### EXERCISE
Which lines in the entries below contain the string "Cookies"? Show each of them in full.

### DATA RECORDS
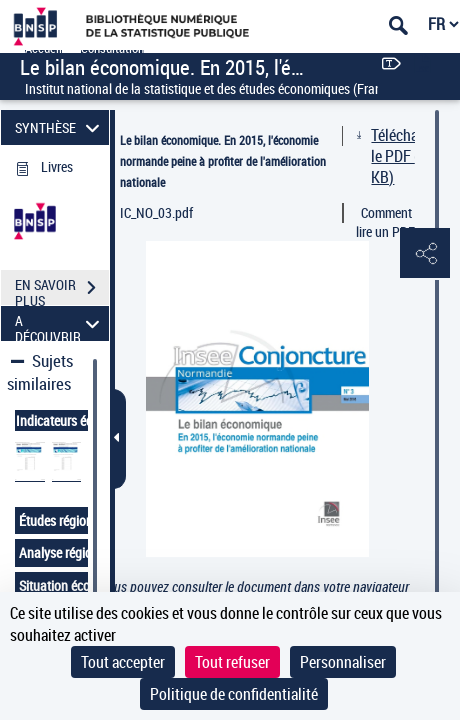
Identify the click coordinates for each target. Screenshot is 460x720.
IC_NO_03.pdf (156, 212)
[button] (425, 254)
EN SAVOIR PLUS (62, 290)
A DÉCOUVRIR (60, 323)
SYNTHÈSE (60, 127)
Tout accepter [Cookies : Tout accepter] (123, 662)
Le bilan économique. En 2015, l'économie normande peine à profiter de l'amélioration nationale (223, 161)
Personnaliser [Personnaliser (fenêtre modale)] (343, 662)
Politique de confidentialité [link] (234, 694)
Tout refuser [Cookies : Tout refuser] (232, 662)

### EXERCISE RESULT
Tout accepter [Cookies : Tout accepter] (123, 662)
Tout refuser [Cookies : Tout refuser] (232, 662)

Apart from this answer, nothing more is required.